ByChristina Bergling, writer at Creators.co
Lover of horror and the psychological. Horror writer. Follow me @ChrstnaBergling or friend me at facebook.com/chrstnabergling.
Christina Bergling

(The gist: Cooties was extremely fun to watch at the Stanley Film Festival. The movie is hilarious yet also manages to still be scary. Plus it allows you to excise any rage or aggression you may have ever felt toward children.)

Cooties was potentially the perfect movie to kick off the 2015 Stanley Film Festival. I had my doubts as my partner and I were huddled under our daughter’s rainbow polka dot umbrella (very horror) on the grounds of The Stanley Hotel, getting pelted by a cold Rocky Mountain rain as we waited to get in. Yet Cooties proved to be a horror comedy that was more than worth it.

Cooties is about Clint, who has returned to his childhood elementary school as a substitute teacher. A tainted and disgusting chicken nugget starts a prepubescent epidemic in the school, turning the children into murderous zombie-esque little monsters. Clint and the other teachers are left to try to survive and escape the elementary school.

As a parent of two young children (younger even than elementary school), I can appreciate what little monsters children can be. I also have a group of friends who are school teachers, lending me a little insight into the ridiculous amount of frustration they deal with. Cooties definitely embraces the idea that while you love your children/students, you can also hate them too. Watching Cooties truly takes out any aggressions you may have ever felt toward your children (or students).

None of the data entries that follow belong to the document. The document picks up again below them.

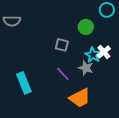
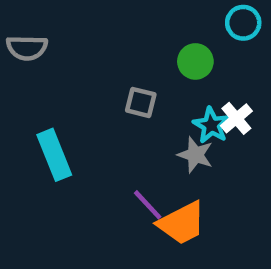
purple line: (63, 74) -> (148, 205), moved
cyan rectangle: (24, 83) -> (54, 155), moved

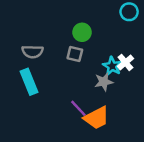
gray semicircle: (27, 48) -> (33, 52), moved
green circle: (195, 61) -> (82, 32), moved
gray star: (195, 155) -> (104, 82), turned -30

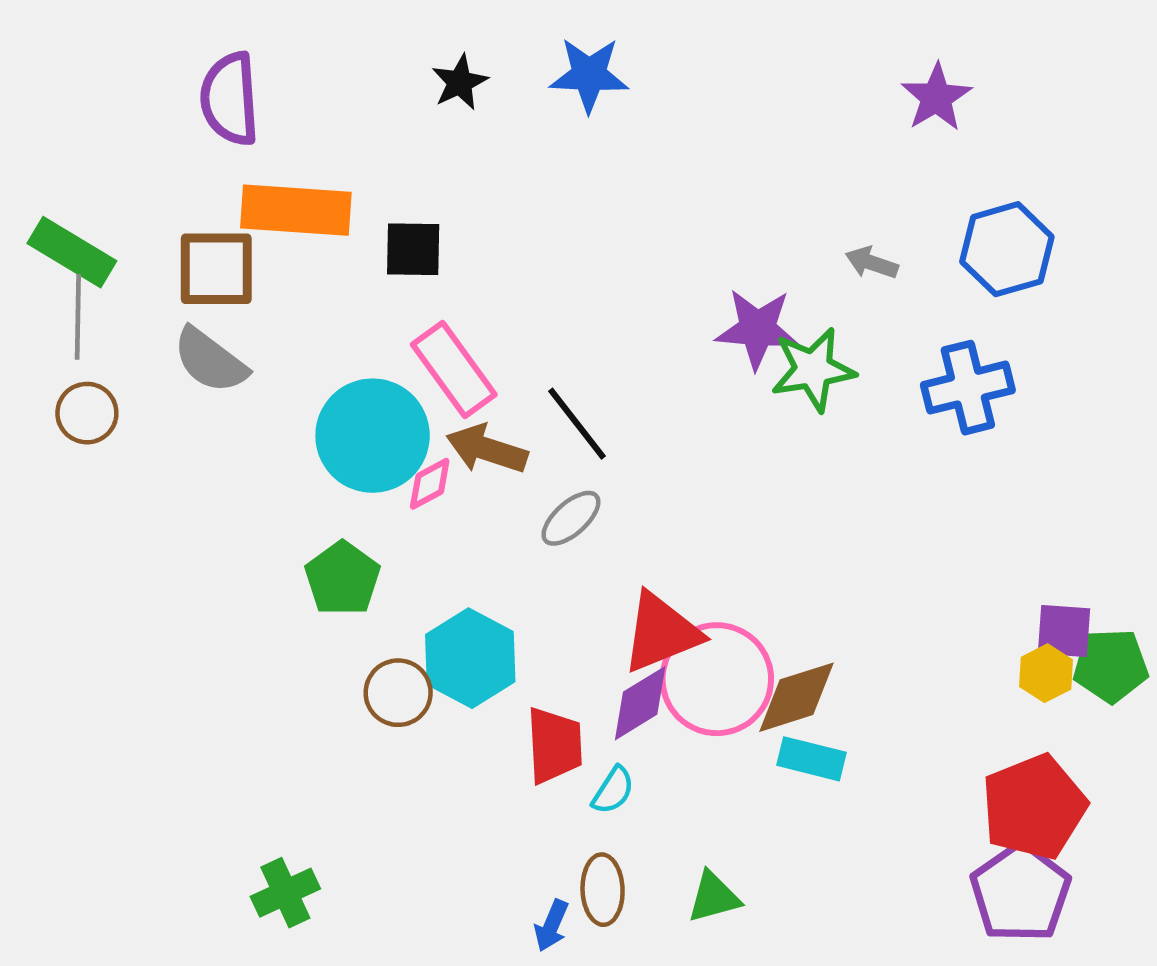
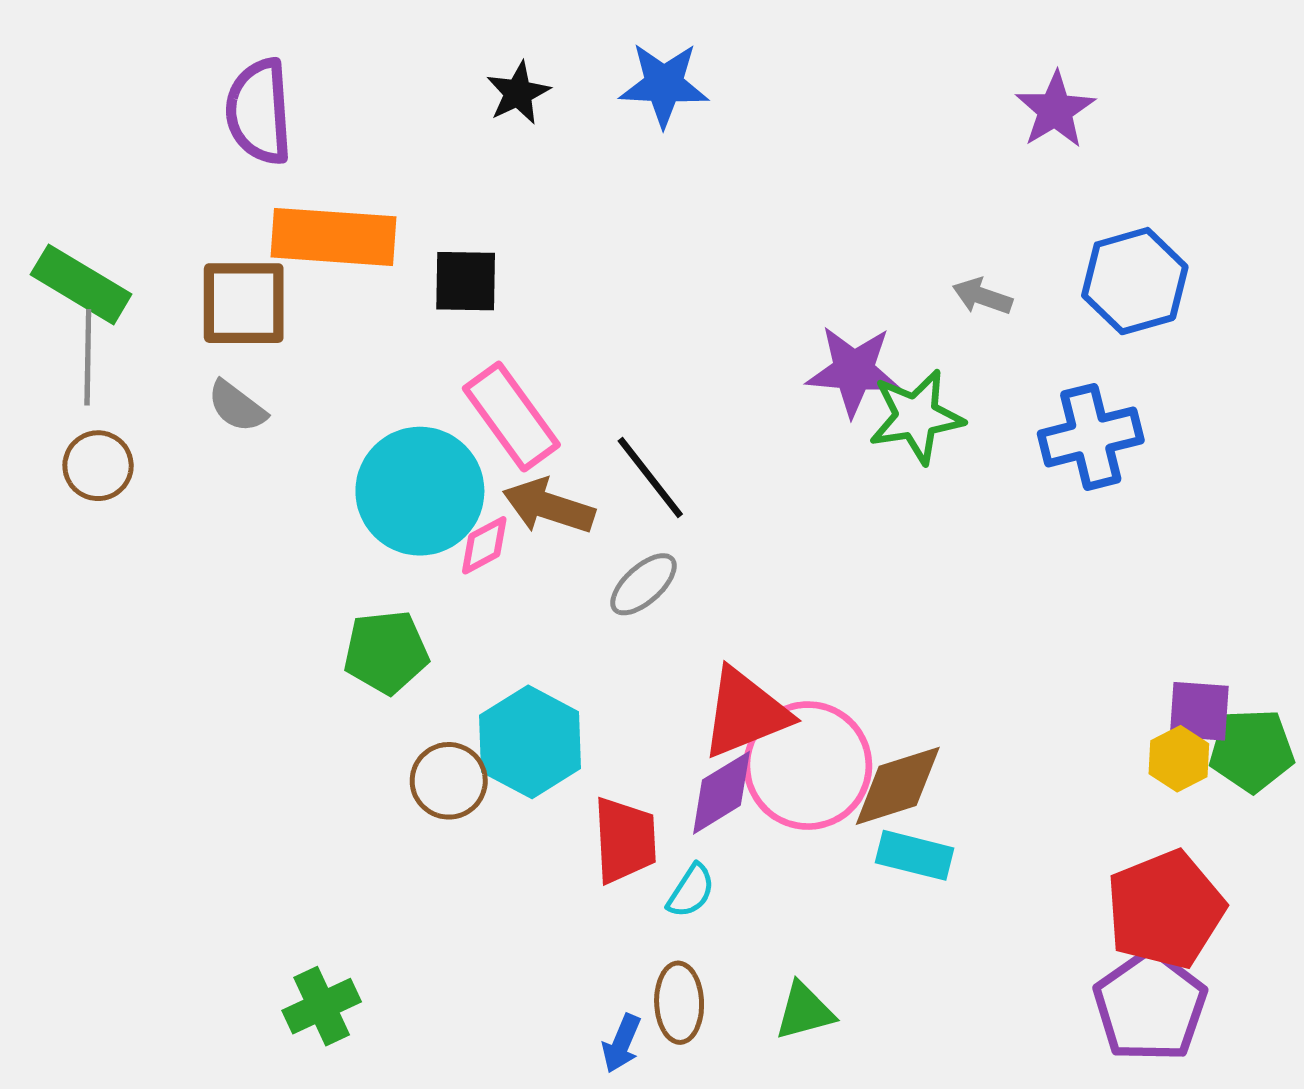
gray semicircle: (210, 360) -> (237, 406), size x0.7
green pentagon: (342, 578) -> (386, 652), turned 30

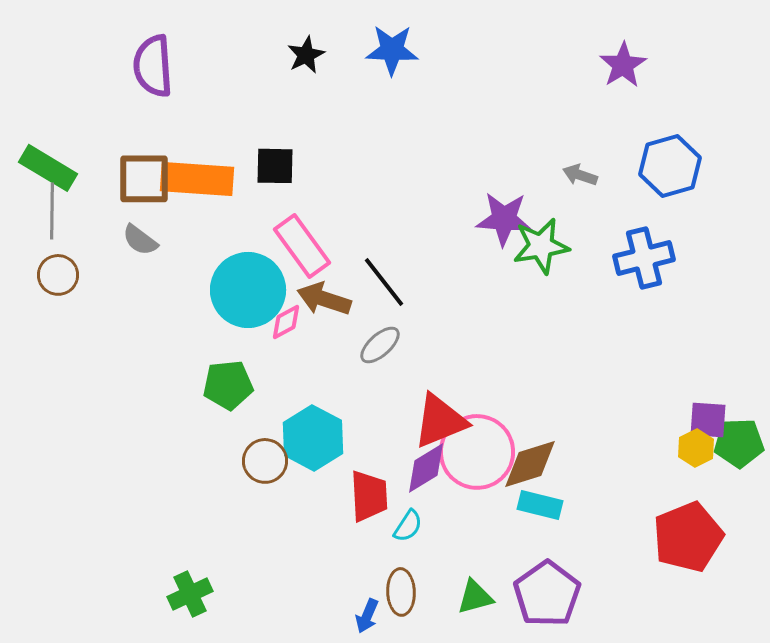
orange rectangle: (334, 237) -> (197, 179), moved
purple pentagon: (1150, 1006) -> (547, 594), moved

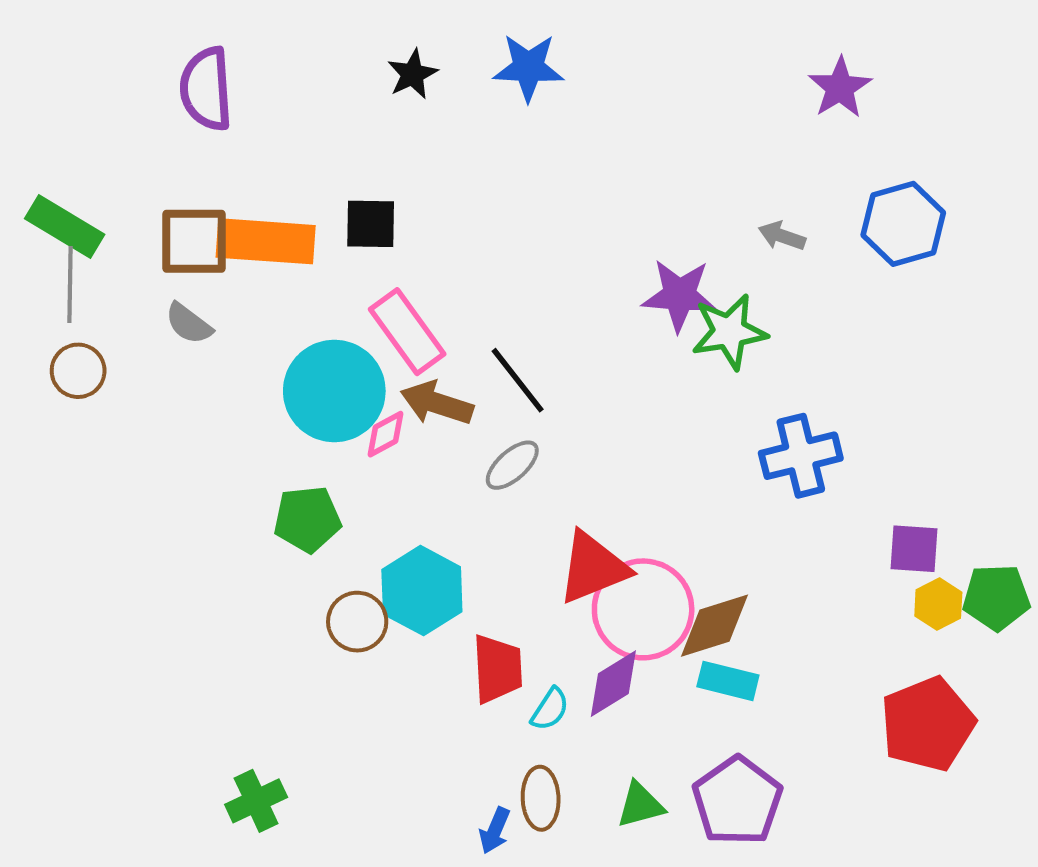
blue cross: (644, 258) -> (801, 456), moved
purple square: (708, 420) -> (914, 549), moved
purple diamond: (426, 468) -> (613, 684), moved

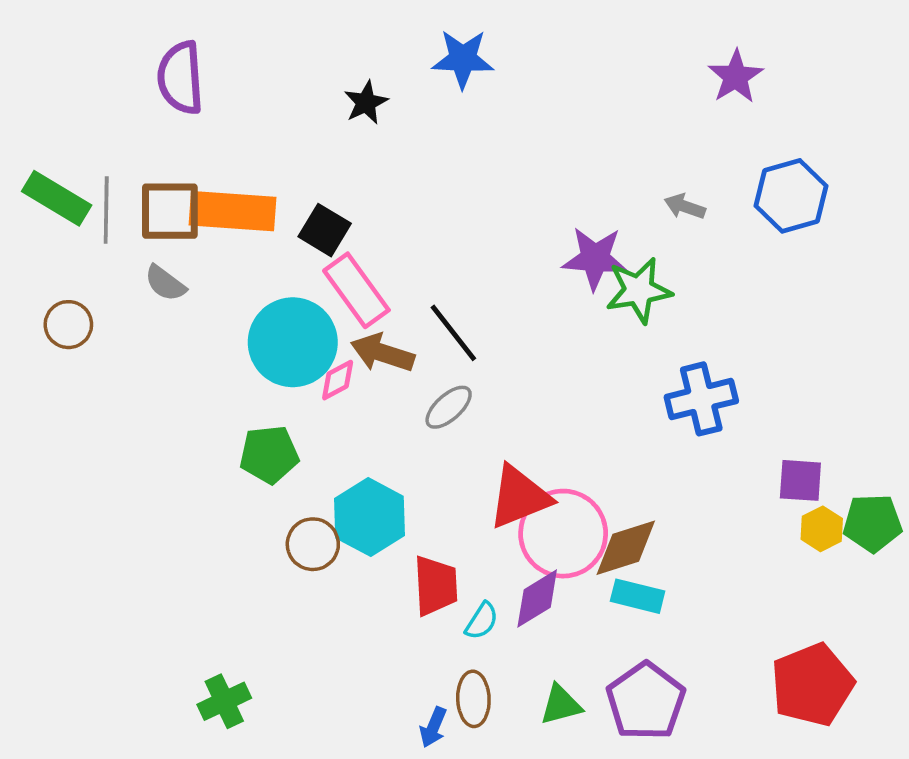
black star: (412, 74) -> (366, 103), moved
black square: (371, 224) -> (325, 230), moved, turned 30
gray line: (70, 284) -> (106, 210), moved
red pentagon: (928, 724) -> (812, 685), moved

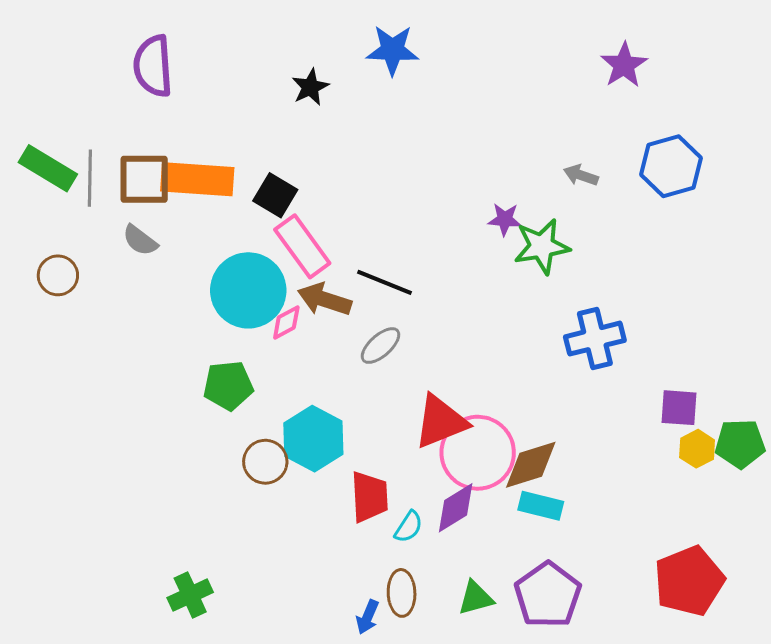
purple star: (595, 258) -> (505, 219), size x0.6
black line: (453, 333) -> (384, 282), turned -30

Hurting children in film has always been somewhat taboo. When child murder or injury is used, it is usually to evoke a strong emotional reaction. We are all biologically programmed to be upset by it, after all. Cooties challenges this taboo and accomplishes successful execution by expertly walking a very fine line. The first killing of a child is taken very seriously and is a turning point for the plot and characters; then each subsequent death is administered with the right amount of comedy.

In the end, you leave not feeling guilty for hating children at times or for enjoying watching them take a softball or hockey stick to the face.

Cooties also dances along the line between horror and comedy with precision. As I discussed when I recently reviewed The Voices, I definitely prefer more horror in my ratio. I want my horror comedies to still be horror and more than just blood FX. Cooties manages to strike a near-perfect balance of the two. I laughed, hysterically at times, and was also genuinely creeped out and/or jumped.

For me, the scary part of Cooties is auditory, which is rare for me. The film characterizes the infected children by the sounds they make, even more so than by the blisters or blood on their faces. And it is that sound that is so scary. The piercing shriek they make affected me on a physical level. It hurt my ears; it made me cringe. That reaction in my body made the viewing experience so much more complete. It was more than just my cognitive brain processing the film images.

The gore is also on point and another vehicle for balancing horror and comedy. Yes, it is horrific to see human intestines ripped from a teacher’s body, yet it is hilarious to watch a zombie-like child jumping rope with those intestines.

The comedy is maybe the best I have seen in a horror comedy. The movie is simply hysterical. I laughed out loud and hard on numerous occasions, along with the rest of the theater (and alone with my partner at a couple of inappropriate moments). The dialogue is fresh and witty, and the characters are so vivid and unique. Each character is fully realized, and that development is done so well that it is transparent; they just feel like real people, real, flawed teachers. The combination of these characters and their dialog is all so funny, which made watching the movie purely fun.

And somehow, Cooties could transition nearly seamlessly between a comical dialog and an extremely creepy shrieking monster child. Everything that works for me with Cooties has to do with striking the perfect balance, with achieving the perfect timing. All of the cinematic elements just lined up for me, making it not about dissecting the film but more about enjoying it.

Obviously, I loved it. I cannot wait to gather my contingent of teacher friends and take them when Cooties hits theaters in September.

Cooties was also my first festival viewing experience. It has set the bar high for those that will follow in this weekend. Standing in the rain was unpleasant, but Stanley Film Festival transformed The Stanley Hotel’s concert hall into a very convincing movie theater. A selection of the filmmakers and actors were in attendance, and they were extremely personable and entertaining during the introduction and following Q&A.

(Please excuse the crappy cell phone picture from the back of the theater.)
(Please excuse the crappy cell phone picture from the back of the theater.)

I exited the theater walking between Elijah Wood and Alison Pill. It was surreal to be so physically close to people I had just stared at on the big screen for over an hour. I could not bring myself to go all fangirl on them, but it just made for an even better experience.

There was even a chicken nugget eating contest at the opening night party after the screening. It may be a while before I eat a chicken nugget again.